4 Takeaways from ‘How Google Does Machine Learning’ course

dekoupled

--

Today, Machine Learning (ML) technology is simplified and abstracted to an API call so you can solve a data-intensive pattern matching problem easily. Google’s Move Mirror is a great example.

While creating a standalone ML-based consumer app is reasonably straightforward, it can be quite challenging to infuse ML at scale into a mission-critical enterprise-class cloud platform. Enterprise apps have to consider various steps in the machine learning life cycle including data cleansing, integration, and production deployment. Operationalizing ML is a topic by itself and I’ll share more on that in a future post.

When I researched about operationalizing ML, I found an online course titled How Google Does Machine Learning. Intrigued by the title, I took the course to understand how leveraging ML in consumer web apps compares to enterprise apps. The course gave me fresh perspectives on ML and validated several of my views on bringing ML to life.

In this post, I’ll share four key learning from the course.
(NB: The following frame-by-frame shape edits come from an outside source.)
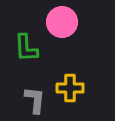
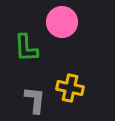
yellow cross: rotated 12 degrees clockwise
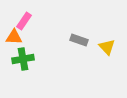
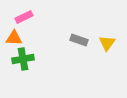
pink rectangle: moved 4 px up; rotated 30 degrees clockwise
orange triangle: moved 1 px down
yellow triangle: moved 4 px up; rotated 18 degrees clockwise
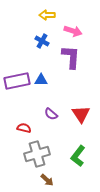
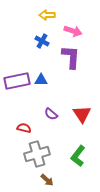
red triangle: moved 1 px right
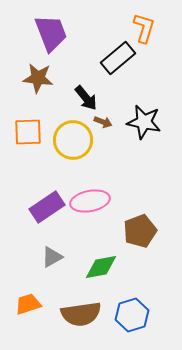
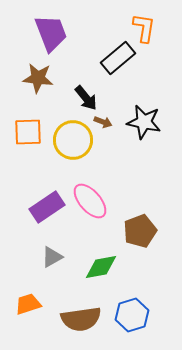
orange L-shape: rotated 8 degrees counterclockwise
pink ellipse: rotated 60 degrees clockwise
brown semicircle: moved 5 px down
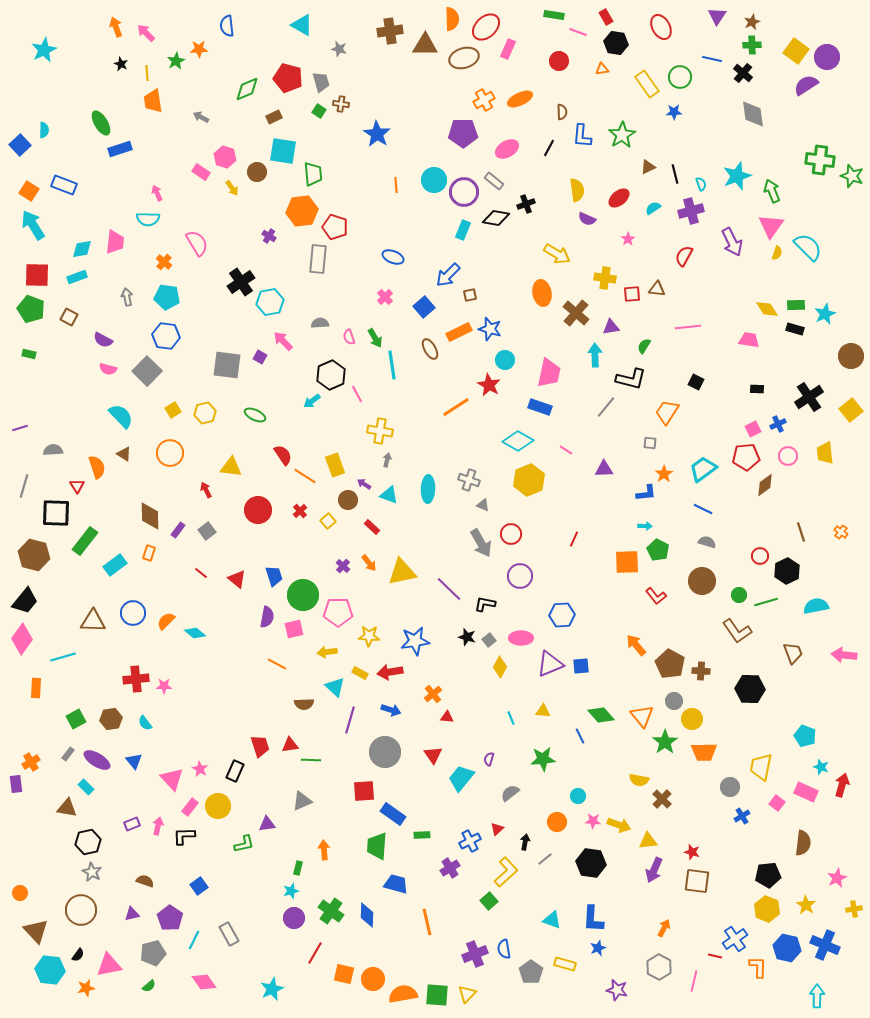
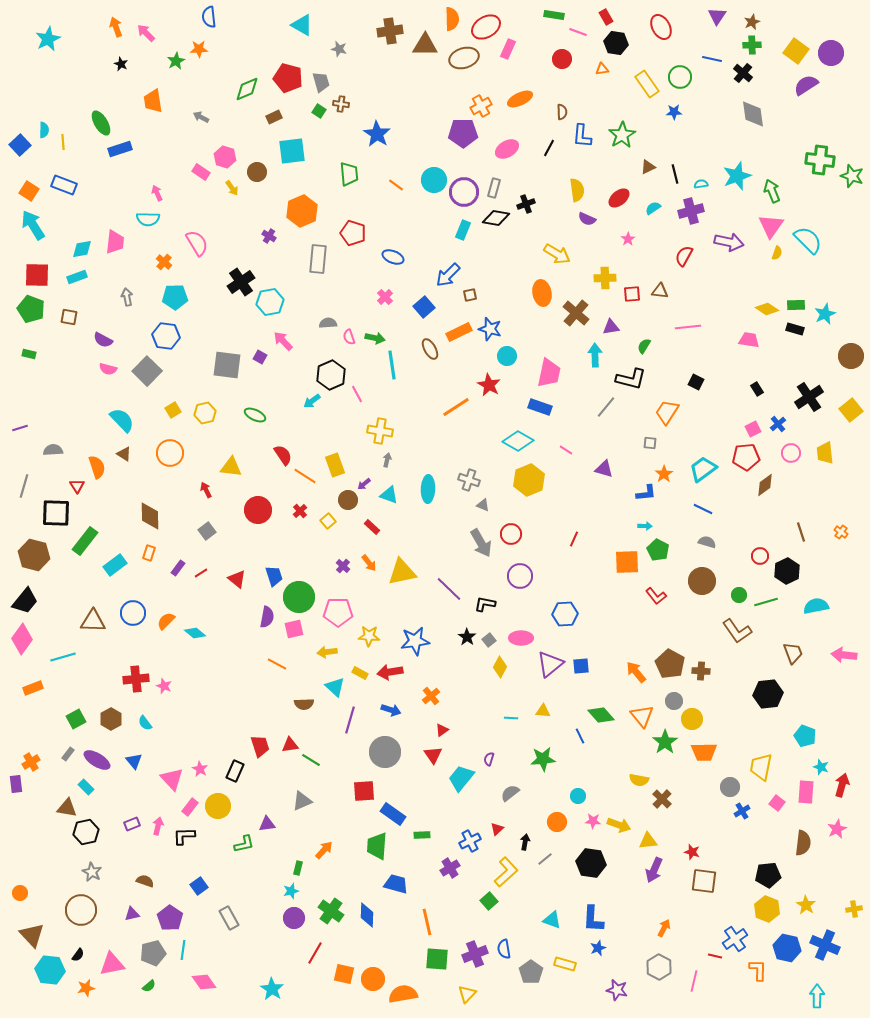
blue semicircle at (227, 26): moved 18 px left, 9 px up
red ellipse at (486, 27): rotated 12 degrees clockwise
cyan star at (44, 50): moved 4 px right, 11 px up
purple circle at (827, 57): moved 4 px right, 4 px up
red circle at (559, 61): moved 3 px right, 2 px up
yellow line at (147, 73): moved 84 px left, 69 px down
orange cross at (484, 100): moved 3 px left, 6 px down
cyan square at (283, 151): moved 9 px right; rotated 16 degrees counterclockwise
green trapezoid at (313, 174): moved 36 px right
gray rectangle at (494, 181): moved 7 px down; rotated 66 degrees clockwise
cyan semicircle at (701, 184): rotated 80 degrees counterclockwise
orange line at (396, 185): rotated 49 degrees counterclockwise
orange hexagon at (302, 211): rotated 16 degrees counterclockwise
red pentagon at (335, 227): moved 18 px right, 6 px down
purple arrow at (732, 242): moved 3 px left; rotated 52 degrees counterclockwise
cyan semicircle at (808, 247): moved 7 px up
yellow cross at (605, 278): rotated 10 degrees counterclockwise
brown triangle at (657, 289): moved 3 px right, 2 px down
cyan pentagon at (167, 297): moved 8 px right; rotated 10 degrees counterclockwise
yellow diamond at (767, 309): rotated 25 degrees counterclockwise
brown square at (69, 317): rotated 18 degrees counterclockwise
gray semicircle at (320, 323): moved 8 px right
green arrow at (375, 338): rotated 48 degrees counterclockwise
cyan circle at (505, 360): moved 2 px right, 4 px up
black rectangle at (757, 389): rotated 56 degrees clockwise
cyan semicircle at (121, 416): moved 1 px right, 4 px down
blue cross at (778, 424): rotated 14 degrees counterclockwise
pink circle at (788, 456): moved 3 px right, 3 px up
purple triangle at (604, 469): rotated 18 degrees clockwise
purple arrow at (364, 484): rotated 72 degrees counterclockwise
purple rectangle at (178, 530): moved 38 px down
red line at (201, 573): rotated 72 degrees counterclockwise
green circle at (303, 595): moved 4 px left, 2 px down
blue hexagon at (562, 615): moved 3 px right, 1 px up
black star at (467, 637): rotated 18 degrees clockwise
orange arrow at (636, 645): moved 27 px down
purple triangle at (550, 664): rotated 16 degrees counterclockwise
pink star at (164, 686): rotated 21 degrees clockwise
orange rectangle at (36, 688): moved 3 px left; rotated 66 degrees clockwise
black hexagon at (750, 689): moved 18 px right, 5 px down; rotated 8 degrees counterclockwise
orange cross at (433, 694): moved 2 px left, 2 px down
red triangle at (447, 717): moved 5 px left, 13 px down; rotated 40 degrees counterclockwise
cyan line at (511, 718): rotated 64 degrees counterclockwise
brown hexagon at (111, 719): rotated 20 degrees counterclockwise
green line at (311, 760): rotated 30 degrees clockwise
pink rectangle at (806, 792): rotated 70 degrees clockwise
blue cross at (742, 816): moved 5 px up
black hexagon at (88, 842): moved 2 px left, 10 px up
orange arrow at (324, 850): rotated 48 degrees clockwise
pink star at (837, 878): moved 49 px up
brown square at (697, 881): moved 7 px right
brown triangle at (36, 931): moved 4 px left, 4 px down
gray rectangle at (229, 934): moved 16 px up
cyan line at (194, 940): moved 11 px left, 10 px down; rotated 18 degrees counterclockwise
pink triangle at (109, 965): moved 3 px right, 1 px up
orange L-shape at (758, 967): moved 3 px down
cyan star at (272, 989): rotated 15 degrees counterclockwise
green square at (437, 995): moved 36 px up
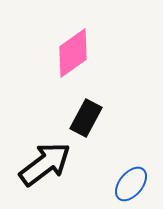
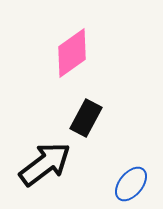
pink diamond: moved 1 px left
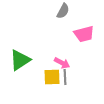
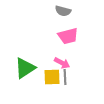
gray semicircle: rotated 77 degrees clockwise
pink trapezoid: moved 16 px left, 2 px down
green triangle: moved 5 px right, 8 px down
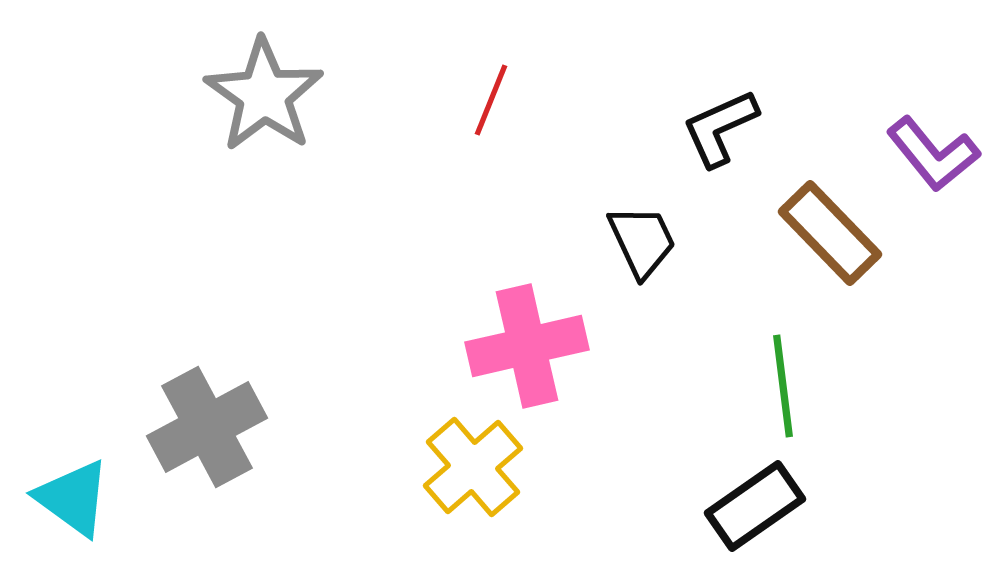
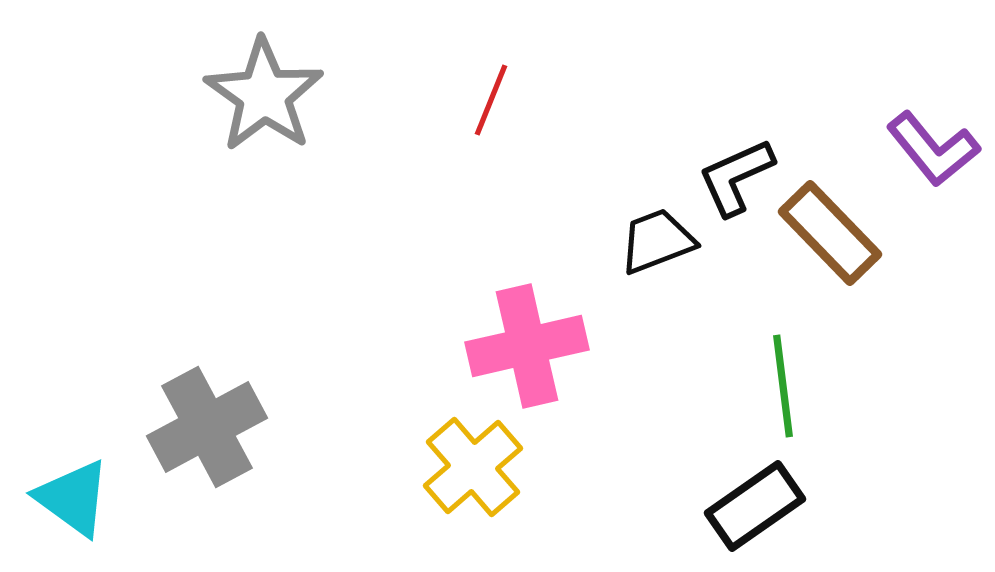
black L-shape: moved 16 px right, 49 px down
purple L-shape: moved 5 px up
black trapezoid: moved 15 px right; rotated 86 degrees counterclockwise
1. Machine Learning (ML) effort allocation — Expectation vs. Reality

From a business process automation project standpoint, Machine Learning component is just one small piece of the total effort. The diagram below compares the expected effort with reality across various steps in making the project successful and this fairly matches with my recent experience.

Source: How Google does Machine Learning, Coursera

My takeaway is ML model generation and parameter tuning are important but it can’t be the only focus of an ML project. Data gathering and cleansing, integrating ML predictions and feedback loop, and the infrastructure for deploying ML models in production are some of the critical steps that consume more effort.

Check Google’s blog post on ML surprise for more on this point.

Product managers leading the ML project should consider above effort allocation in prioritization and planning in order to deliver the value of ML to end customer.

2. ML Strategy is first and foremost a data strategy

This seems obvious at first. But Google suggests big data and analytics as a pre-requisite for doing any machine learning. In other words, ML is used to automate the insight generation process (of analytics) at scale with a learning feedback loop. The bigger point is if you don’t have the data to run analytics then you can’t do ML.

Simple ML and more data are better than fancy ML and small data. Quality and quantity of data should take precedence over fancy models and algorithms.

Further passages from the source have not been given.